Book Synopsis Spain, Europe and the Wider World, 1500-1800 by : John Huxtable Elliott
Download or read book Spain, Europe and the Wider World, 1500-1800 written by John Huxtable Elliott and published by Yale University Press. This book was released on 2009-06-29 with total page 343 pages. Available in PDF, EPUB and Kindle. Book excerpt: When J. H. Elliott published Spain and Its World, 1500?1700 some twenty years ago, one of many enthusiasts declared, ?For anyone interested in the history of empire, of Europe and of Spain, here is a book to keep within reach, to read, to study and to enjoy" (Times Literary Supplement). Since then Elliott has continued to explore the history of Spain and the Hispanic world with originality and insight, producing some of the most influential work in the field. In this new volume he gathers writings that reflect his recent research and thinking on politics, art, culture, and ideas in Europe and the colonial worlds between 1500 and 1800.The volume includes fourteen essays, lectures, and articles of remarkable breadth and freshness, written with Elliott's characteristic brio. It includes an unpublished lecture in honor of the late Hugh Trevor-Roper. Organized around three themes?early modern Europe, European overseas expansion, and the works and historical context of El Greco, Velzquez, Rubens, and Van Dyck?the book offers a rich survey of the themes at the heart of Elliott's interests throughout a career distinguished by excellence and innovation.
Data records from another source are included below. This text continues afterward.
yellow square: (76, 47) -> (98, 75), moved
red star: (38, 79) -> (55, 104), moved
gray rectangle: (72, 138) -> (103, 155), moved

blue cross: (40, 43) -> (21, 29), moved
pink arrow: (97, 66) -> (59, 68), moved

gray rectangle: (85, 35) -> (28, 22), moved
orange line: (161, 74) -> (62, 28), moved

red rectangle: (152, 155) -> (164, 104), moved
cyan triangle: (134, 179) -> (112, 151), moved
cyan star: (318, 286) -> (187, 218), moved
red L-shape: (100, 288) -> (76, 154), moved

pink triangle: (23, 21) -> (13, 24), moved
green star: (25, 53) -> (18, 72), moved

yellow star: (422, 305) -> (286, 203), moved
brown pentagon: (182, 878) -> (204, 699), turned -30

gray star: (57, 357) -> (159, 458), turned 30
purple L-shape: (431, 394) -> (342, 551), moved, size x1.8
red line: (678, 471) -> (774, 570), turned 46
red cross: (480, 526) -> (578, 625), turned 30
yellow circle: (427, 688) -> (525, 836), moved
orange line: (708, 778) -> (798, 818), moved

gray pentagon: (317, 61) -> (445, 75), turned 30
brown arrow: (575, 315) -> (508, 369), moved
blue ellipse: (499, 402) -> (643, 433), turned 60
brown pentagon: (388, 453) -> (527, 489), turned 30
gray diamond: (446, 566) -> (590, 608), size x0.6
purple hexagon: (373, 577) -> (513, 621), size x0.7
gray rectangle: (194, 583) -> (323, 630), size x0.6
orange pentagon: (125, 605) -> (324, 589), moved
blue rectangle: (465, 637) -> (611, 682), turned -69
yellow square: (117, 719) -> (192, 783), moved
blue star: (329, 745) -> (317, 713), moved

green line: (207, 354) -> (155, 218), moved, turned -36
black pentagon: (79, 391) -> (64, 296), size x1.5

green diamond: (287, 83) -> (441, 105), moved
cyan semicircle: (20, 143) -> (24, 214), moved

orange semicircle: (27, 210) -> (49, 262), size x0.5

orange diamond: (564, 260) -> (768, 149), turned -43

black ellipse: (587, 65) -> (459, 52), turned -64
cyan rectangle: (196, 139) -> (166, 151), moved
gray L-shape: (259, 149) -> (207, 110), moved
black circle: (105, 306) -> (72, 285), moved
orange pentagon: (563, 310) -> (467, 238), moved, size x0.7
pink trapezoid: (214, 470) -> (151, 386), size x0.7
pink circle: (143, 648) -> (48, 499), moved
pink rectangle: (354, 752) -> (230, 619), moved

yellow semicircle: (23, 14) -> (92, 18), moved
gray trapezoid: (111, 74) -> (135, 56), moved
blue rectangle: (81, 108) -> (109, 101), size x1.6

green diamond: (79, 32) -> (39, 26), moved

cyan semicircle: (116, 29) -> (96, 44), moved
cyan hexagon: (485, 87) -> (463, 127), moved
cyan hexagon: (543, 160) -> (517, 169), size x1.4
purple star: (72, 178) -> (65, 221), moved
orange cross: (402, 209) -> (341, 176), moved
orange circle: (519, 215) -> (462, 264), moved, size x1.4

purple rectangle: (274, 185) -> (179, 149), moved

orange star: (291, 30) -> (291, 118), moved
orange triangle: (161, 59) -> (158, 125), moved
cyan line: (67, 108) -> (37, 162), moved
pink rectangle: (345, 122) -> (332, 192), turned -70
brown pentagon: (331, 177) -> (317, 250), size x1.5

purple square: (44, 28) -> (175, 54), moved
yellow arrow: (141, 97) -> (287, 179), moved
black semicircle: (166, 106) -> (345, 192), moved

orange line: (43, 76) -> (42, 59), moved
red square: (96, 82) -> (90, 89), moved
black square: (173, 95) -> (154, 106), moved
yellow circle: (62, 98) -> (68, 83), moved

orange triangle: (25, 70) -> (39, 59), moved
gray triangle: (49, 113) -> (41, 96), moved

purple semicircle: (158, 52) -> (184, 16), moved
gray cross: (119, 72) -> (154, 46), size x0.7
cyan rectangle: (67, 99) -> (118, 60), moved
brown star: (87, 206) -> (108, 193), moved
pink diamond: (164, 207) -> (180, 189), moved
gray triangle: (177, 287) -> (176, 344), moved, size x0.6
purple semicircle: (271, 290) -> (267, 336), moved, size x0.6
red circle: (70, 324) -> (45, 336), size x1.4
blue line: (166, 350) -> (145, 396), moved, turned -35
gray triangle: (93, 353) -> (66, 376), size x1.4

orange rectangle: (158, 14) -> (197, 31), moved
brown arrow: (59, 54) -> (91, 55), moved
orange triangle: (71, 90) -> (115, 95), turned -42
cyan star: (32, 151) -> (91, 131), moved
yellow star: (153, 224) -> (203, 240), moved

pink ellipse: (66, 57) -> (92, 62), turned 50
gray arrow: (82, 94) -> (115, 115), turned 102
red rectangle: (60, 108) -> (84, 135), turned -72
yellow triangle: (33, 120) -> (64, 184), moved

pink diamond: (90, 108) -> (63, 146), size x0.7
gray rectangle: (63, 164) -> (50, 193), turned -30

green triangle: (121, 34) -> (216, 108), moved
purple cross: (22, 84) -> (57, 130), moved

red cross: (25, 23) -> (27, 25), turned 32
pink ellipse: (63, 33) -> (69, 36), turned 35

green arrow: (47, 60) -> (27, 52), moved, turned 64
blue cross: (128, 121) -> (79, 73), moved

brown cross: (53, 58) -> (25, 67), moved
Book Synopsis Bulletin of Bibliography and Dramatic Index by :
Download or read book Bulletin of Bibliography and Dramatic Index written by and published by . This book was released on 1912 with total page 220 pages. Available in PDF, EPUB and Kindle. Book excerpt:
Book Synopsis Bulletin of Bibliography and Magazine Subject-index by :
Download or read book Bulletin of Bibliography and Magazine Subject-index written by and published by . This book was released on 1912 with total page 464 pages. Available in PDF, EPUB and Kindle. Book excerpt:
Book Synopsis Creating Context in Andean Cultures by : Rosaleen Howard-Malverde
Download or read book Creating Context in Andean Cultures written by Rosaleen Howard-Malverde and published by Oxford University Press, USA. This book was released on 1997-06-26 with total page 270 pages. Available in PDF, EPUB and Kindle. Book excerpt: This collection of previously unpublished papers explores various indigenous Andean languages and cultures in the context of new anthropological thinking about `texts' and textuality. The contributors focus on the ways socially subordinated cultural groups construct distinctive historical identities.